- What you need to do
Give back, unaltered, the lines from the one with "Ondermijning" to the end of the material, omitting pictures.

- Source records
----

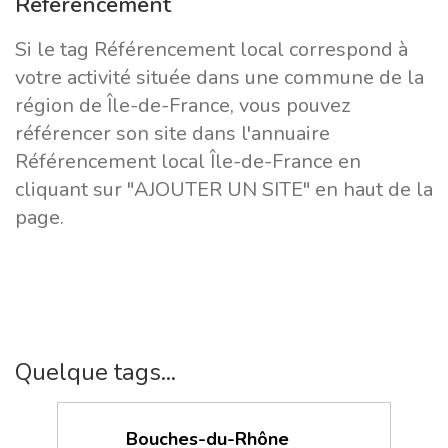
Référencement
Si le tag Référencement local correspond à
votre activité située dans une commune de la
région de Île-de-France, vous pouvez
référencer son site dans l'annuaire
Référencement local Île-de-France en
cliquant sur "AJOUTER UN SITE" en haut de la
page.
Quelque tags...
Bouches-du-Rhône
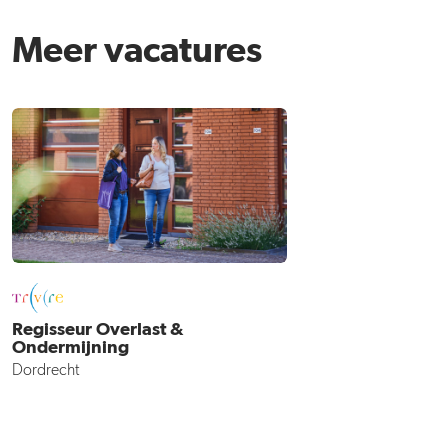
Meer vacatures
Regisseur Overlast &
Ondermijning
Dordrecht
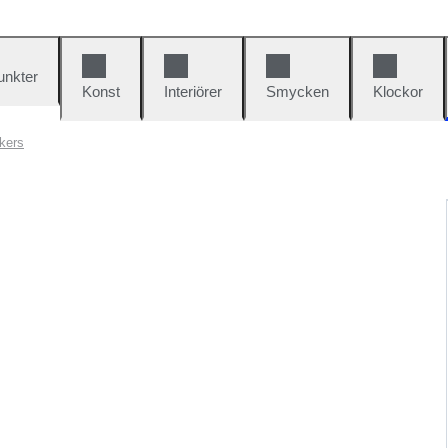
unkter
Konst
Interiörer
Smycken
Klockor
kers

----

- Task solution
Ondermijning
Dordrecht
unkter
Konst
Interiörer
Smycken
Klockor
kers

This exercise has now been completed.